» **TASK DIRECTIONS**
When you copy the entries, match them exactly and omit the pictures.
== RECORDS SUPPLIED
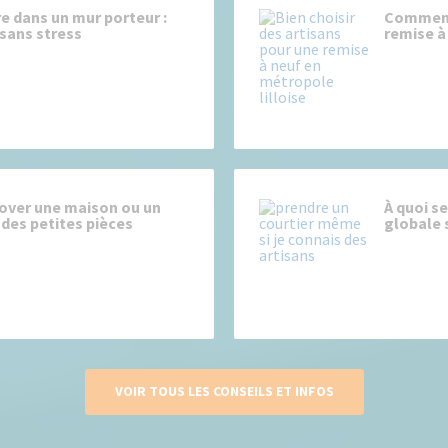
e dans un mur porteur :
Comment 
sans stress
remise à
over une maison ou un
À quoi s
des petites pièces
globale s
VOIR TOUS LES CONSEILS ET INFOS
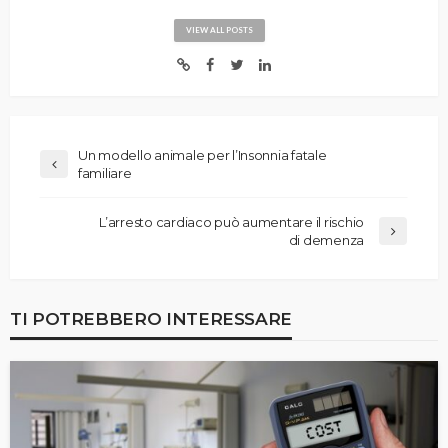
VIEW ALL POSTS
Un modello animale per l’Insonnia fatale
familiare
L’arresto cardiaco può aumentare il rischio
di demenza
TI POTREBBERO INTERESSARE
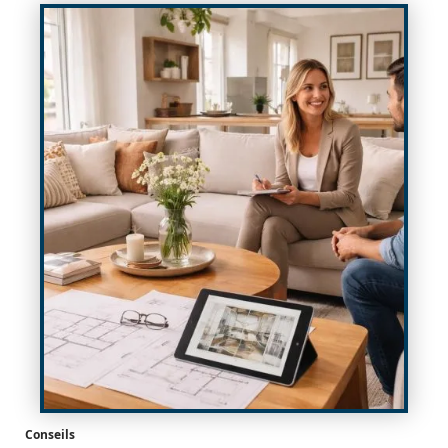
Conseils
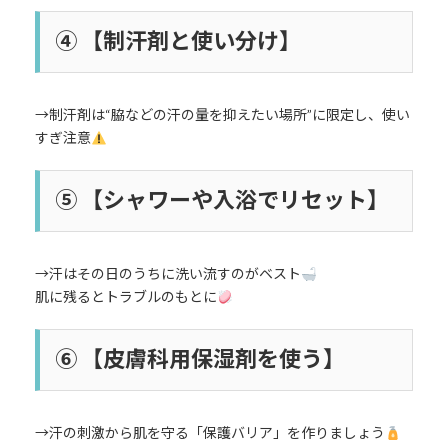
④ 【制汗剤と使い分け】
→制汗剤は“脇などの汗の量を抑えたい場所”に限定し、使い
すぎ注意
⑤ 【シャワーや入浴でリセット】
→汗はその日のうちに洗い流すのがベスト
肌に残るとトラブルのもとに
⑥ 【皮膚科用保湿剤を使う】
→汗の刺激から肌を守る「保護バリア」を作りましょう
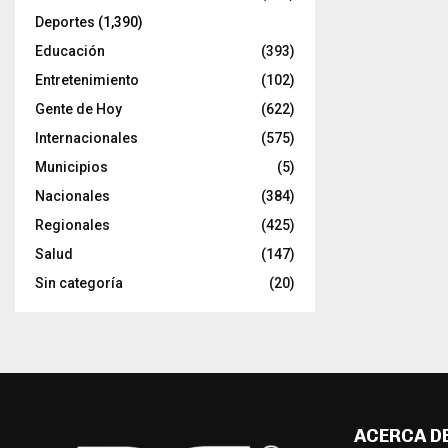
Deportes
(1,390)
Educación
(393)
Entretenimiento
(102)
Gente de Hoy
(622)
Internacionales
(575)
Municipios
(5)
Nacionales
(384)
Regionales
(425)
Salud
(147)
Sin categoría
(20)
ACERCA D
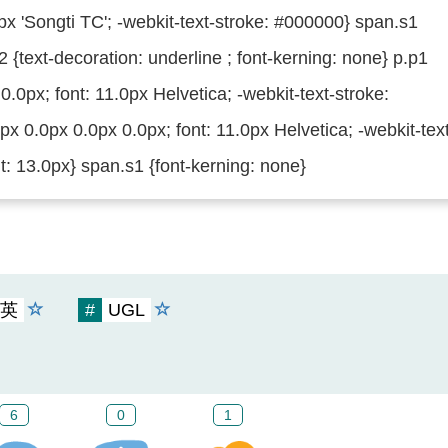
6.0px 'Songti TC'; -webkit-text-stroke: #000000} span.s1
2 {text-decoration: underline ; font-kerning: none} p.p1
0.0px; font: 11.0px Helvetica; -webkit-text-stroke:
x 0.0px 0.0px 0.0px; font: 11.0px Helvetica; -webkit-text
: 13.0px} span.s1 {font-kerning: none}
英
#
UGL
6
0
1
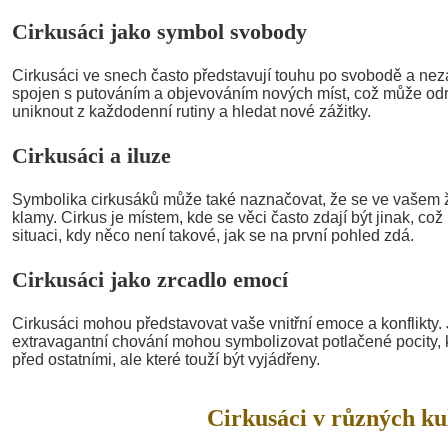
Cirkusáci jako symbol svobody
Cirkusáci ve snech často představují touhu po svobodě a nezávi
spojen s putováním a objevováním nových míst, což může odr
uniknout z každodenní rutiny a hledat nové zážitky.
Cirkusáci a iluze
Symbolika cirkusáků může také naznačovat, že se ve vašem ži
klamy. Cirkus je místem, kde se věci často zdají být jinak, což
situaci, kdy něco není takové, jak se na první pohled zdá.
Cirkusáci jako zrcadlo emocí
Cirkusáci mohou představovat vaše vnitřní emoce a konflikty.
extravagantní chování mohou symbolizovat potlačené pocity, k
před ostatními, ale které touží být vyjádřeny.
Cirkusáci v různých ku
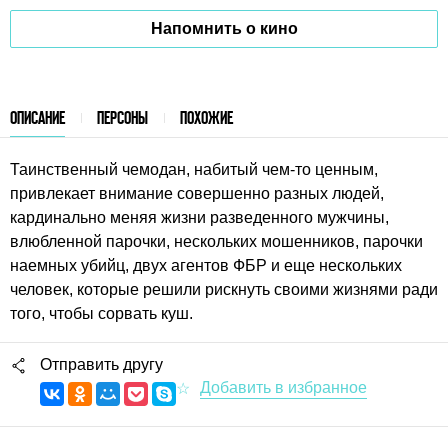
Напомнить о кино
ОПИСАНИЕ
ПЕРСОНЫ
ПОХОЖИЕ
Таинственный чемодан, набитый чем-то ценным,
привлекает внимание совершенно разных людей,
кардинально меняя жизни разведенного мужчины,
влюбленной парочки, нескольких мошенников, парочки
наемных убийц, двух агентов ФБР и еще нескольких
человек, которые решили рискнуть своими жизнями ради
того, чтобы сорвать куш.
Отправить другу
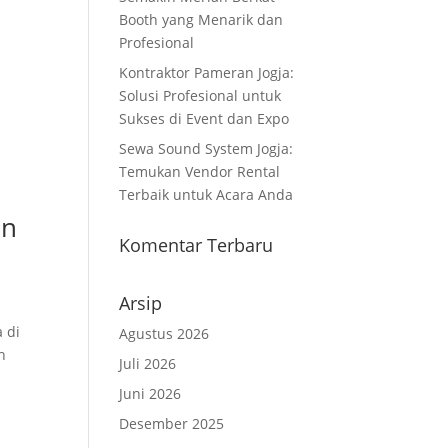
Booth yang Menarik dan
Profesional
Kontraktor Pameran Jogja:
Solusi Profesional untuk
Sukses di Event dan Expo
Sewa Sound System Jogja:
Temukan Vendor Rental
Terbaik untuk Acara Anda
an
Komentar Terbaru
Arsip
 di
Agustus 2026
h
Juli 2026
Juni 2026
Desember 2025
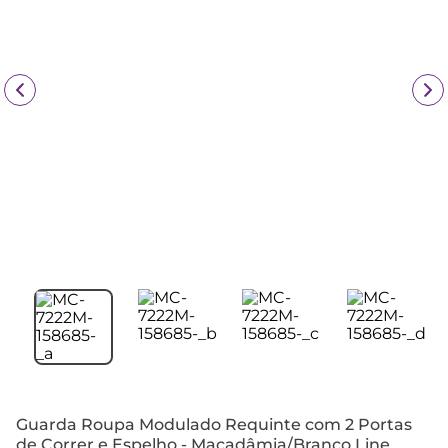
Guarda Roupa Modulado Requinte com 2 Portas
de Correr e Espelho - Macadâmia/Branco Line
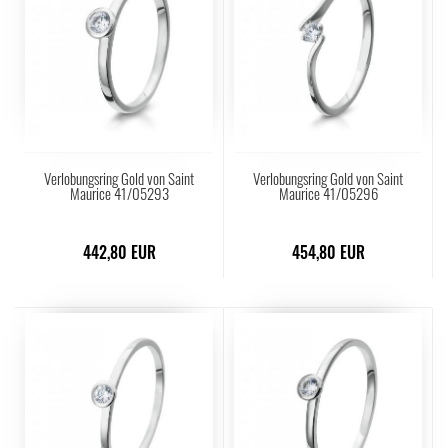
Verlobungsring Gold von Saint
Verlobungsring Gold von Saint
Maurice 41/05293
Maurice 41/05296
442,80 EUR
454,80 EUR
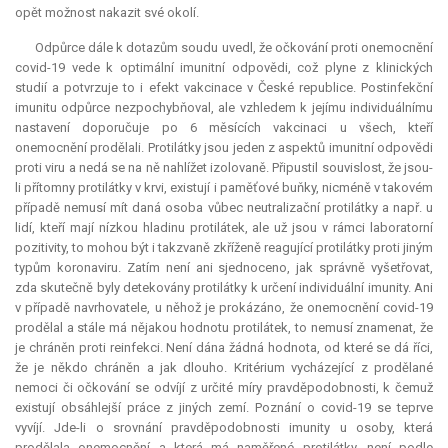
opět možnost nakazit své okolí.
Odpůrce dále k dotazům soudu uvedl, že očkování proti onemocnění
covid-19 vede k optimální imunitní odpovědi, což plyne z klinických
studií a potvrzuje to i efekt vakcinace v České republice. Postinfekční
imunitu odpůrce nezpochybňoval, ale vzhledem k jejímu individuálnímu
nastavení doporučuje po 6 měsících vakcinaci u všech, kteří
onemocnění prodělali. Protilátky jsou jeden z aspektů imunitní odpovědi
proti viru a nedá se na ně nahlížet izolovaně. Připustil souvislost, že jsou-
li přítomny protilátky v krvi, existují i paměťové buňky, nicméně v takovém
případě nemusí mít daná osoba vůbec neutralizační protilátky a např. u
lidí, kteří mají nízkou hladinu protilátek, ale už jsou v rámci laboratorní
pozitivity, to mohou být i takzvaně zkříženě reagující protilátky proti jiným
typům koronaviru. Zatím není ani sjednoceno, jak správně vyšetřovat,
zda skutečně byly detekovány protilátky k určení individuální imunity. Ani
v případě navrhovatele, u něhož je prokázáno, že onemocnění covid-19
prodělal a stále má nějakou hodnotu protilátek, to nemusí znamenat, že
je chráněn proti reinfekci. Není dána žádná hodnota, od které se dá říci,
že je někdo chráněn a jak dlouho. Kritérium vycházející z prodělané
nemoci či očkování se odvíjí z určité míry pravděpodobnosti, k čemuž
existují obsáhlejší práce z jiných zemí. Poznání o covid-19 se teprve
vyvíjí. Jde-li o srovnání pravděpodobnosti imunity u osoby, která
prodělala onemocnění a která má naměřené protilátky, není podle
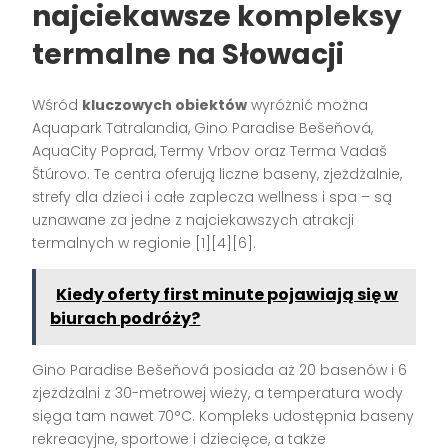
najciekawsze kompleksy
termalne na Słowacji
Wśród
kluczowych obiektów
wyróżnić można
Aquapark Tatralandia, Gino Paradise Bešeňová,
AquaCity Poprad, Termy Vrbov oraz Terma Vadaš
Štúrovo. Te centra oferują liczne baseny, zjeżdżalnie,
strefy dla dzieci i całe zaplecza wellness i spa – są
uznawane za jedne z najciekawszych atrakcji
termalnych w regionie
[1][4][6]
.
Kiedy oferty first minute pojawiają się w
biurach podróży?
Gino Paradise Bešeňová posiada aż 20 basenów i 6
zjeżdżalni z 30-metrowej wieży, a temperatura wody
sięga tam nawet 70°C. Kompleks udostępnia baseny
rekreacyjne, sportowe i dziecięce, a także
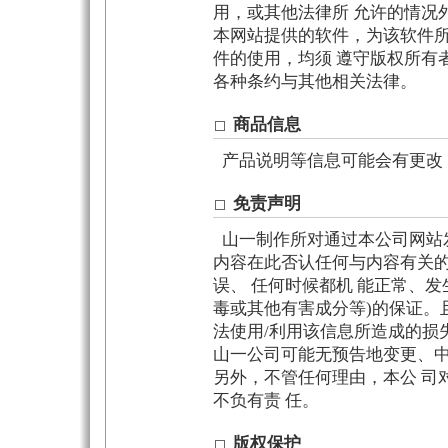
用，或其他法律所 允许的情况
本网站提供的软件，为该软件所
件的使用，均须 遵守版权所有
各种条约与其他相关法律。
商品信息
产品说明等信息可能会有更改
免责声明
山一制作所对通过本公司网站
内容在此否认任何与内容有关的
误、 任何时候都机 能正常、
毒或其他有害成分等)的保证。
法使用/利用该信息所造成的损
山一公司可能无预告地变更、中
另外，不管任何理由，本公 司
不负有责 任。
版权保护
====
» **RESPONSE TO THIS TASK**
e dans un mur porteur :
Comment 
sans stress
remise à
over une maison ou un
À quoi s
des petites pièces
globale s
VOIR TOUS LES CONSEILS ET INFOS
VIEW ALL POSTS
Un modello animale per l’Insonnia fatale
familiare
L’arresto cardiaco può aumentare il rischio
di demenza
TI POTREBBERO INTERESSARE
Conseils
④ 【制汗剤と使い分け】
→制汗剤は“脇などの汗の量を抑えたい場所”に限定し、使い
すぎ注意
⑤ 【シャワーや入浴でリセット】
→汗はその日のうちに洗い流すのがベスト
肌に残るとトラブルのもとに
⑥ 【皮膚科用保湿剤を使う】
→汗の刺激から肌を守る「保護バリア」を作りましょう
Deportes
(1,390)
Educación
(393)
Entretenimiento
(102)
Gente de Hoy
(622)
Internacionales
(575)
Municipios
(5)
Nacionales
(384)
Regionales
(425)
Salud
(147)
Sin categoría
(20)
ACERCA D
6.0px 'Songti TC'; -webkit-text-stroke: #000000} span.s1
2 {text-decoration: underline ; font-kerning: none} p.p1
0.0px; font: 11.0px Helvetica; -webkit-text-stroke:
x 0.0px 0.0px 0.0px; font: 11.0px Helvetica; -webkit-text
: 13.0px} span.s1 {font-kerning: none}
英
#
UGL
6
0
1
Cirkusáci jako symbol svobody
Cirkusáci ve snech často představují touhu po svobodě a nezávi
spojen s putováním a objevováním nových míst, což může odr
uniknout z každodenní rutiny a hledat nové zážitky.
Cirkusáci a iluze
Symbolika cirkusáků může také naznačovat, že se ve vašem ži
klamy. Cirkus je místem, kde se věci často zdají být jinak, což
situaci, kdy něco není takové, jak se na první pohled zdá.
Cirkusáci jako zrcadlo emocí
Cirkusáci mohou představovat vaše vnitřní emoce a konflikty.
extravagantní chování mohou symbolizovat potlačené pocity, k
před ostatními, ale které touží být vyjádřeny.
Cirkusáci v různých ku
Напомнить о кино
ОПИСАНИЕ
ПЕРСОНЫ
ПОХОЖИЕ
Таинственный чемодан, набитый чем-то ценным,
привлекает внимание совершенно разных людей,
кардинально меняя жизни разведенного мужчины,
влюбленной парочки, нескольких мошенников, парочки
наемных убийц, двух агентов ФБР и еще нескольких
человек, которые решили рискнуть своими жизнями ради
того, чтобы сорвать куш.
Отправить другу
Booth yang Menarik dan
Profesional
Kontraktor Pameran Jogja:
Solusi Profesional untuk
Sukses di Event dan Expo
Sewa Sound System Jogja:
Temukan Vendor Rental
Terbaik untuk Acara Anda
an
Komentar Terbaru
Arsip
 di
Agustus 2026
h
Juli 2026
Juni 2026
Desember 2025
Guarda Roupa Modulado Requinte com 2 Portas
de Correr e Espelho - Macadâmia/Branco Line
Verlobungsring Gold von Saint
Verlobungsring Gold von Saint
Maurice 41/05293
Maurice 41/05296
442,80 EUR
454,80 EUR
opět možnost nakazit své okolí.
Odpůrce dále k dotazům soudu uvedl, že očkování proti onemocnění
covid-19 vede k optimální imunitní odpovědi, což plyne z klinických
studií a potvrzuje to i efekt vakcinace v České republice. Postinfekční
imunitu odpůrce nezpochybňoval, ale vzhledem k jejímu individuálnímu
nastavení doporučuje po 6 měsících vakcinaci u všech, kteří
onemocnění prodělali. Protilátky jsou jeden z aspektů imunitní odpovědi
proti viru a nedá se na ně nahlížet izolovaně. Připustil souvislost, že jsou-
li přítomny protilátky v krvi, existují i paměťové buňky, nicméně v takovém
případě nemusí mít daná osoba vůbec neutralizační protilátky a např. u
lidí, kteří mají nízkou hladinu protilátek, ale už jsou v rámci laboratorní
pozitivity, to mohou být i takzvaně zkříženě reagující protilátky proti jiným
typům koronaviru. Zatím není ani sjednoceno, jak správně vyšetřovat,
zda skutečně byly detekovány protilátky k určení individuální imunity. Ani
v případě navrhovatele, u něhož je prokázáno, že onemocnění covid-19
prodělal a stále má nějakou hodnotu protilátek, to nemusí znamenat, že
je chráněn proti reinfekci. Není dána žádná hodnota, od které se dá říci,
že je někdo chráněn a jak dlouho. Kritérium vycházející z prodělané
nemoci či očkování se odvíjí z určité míry pravděpodobnosti, k čemuž
existují obsáhlejší práce z jiných zemí. Poznání o covid-19 se teprve
vyvíjí. Jde-li o srovnání pravděpodobnosti imunity u osoby, která
prodělala onemocnění a která má naměřené protilátky, není podle
najciekawsze kompleksy
termalne na Słowacji
Wśród
kluczowych obiektów
wyróżnić można
Aquapark Tatralandia, Gino Paradise Bešeňová,
AquaCity Poprad, Termy Vrbov oraz Terma Vadaš
Štúrovo. Te centra oferują liczne baseny, zjeżdżalnie,
strefy dla dzieci i całe zaplecza wellness i spa – są
uznawane za jedne z najciekawszych atrakcji
termalnych w regionie
[1][4][6]
.
Kiedy oferty first minute pojawiają się w
biurach podróży?
Gino Paradise Bešeňová posiada aż 20 basenów i 6
zjeżdżalni z 30-metrowej wieży, a temperatura wody
sięga tam nawet 70°C. Kompleks udostępnia baseny
rekreacyjne, sportowe i dziecięce, a także
用，或其他法律所 允许的情况
本网站提供的软件，为该软件所
件的使用，均须 遵守版权所有
各种条约与其他相关法律。
商品信息
产品说明等信息可能会有更改
免责声明
山一制作所对通过本公司网站
内容在此否认任何与内容有关的
误、 任何时候都机 能正常、
毒或其他有害成分等)的保证。
法使用/利用该信息所造成的损
山一公司可能无预告地变更、中
另外，不管任何理由，本公 司
不负有责 任。
版权保护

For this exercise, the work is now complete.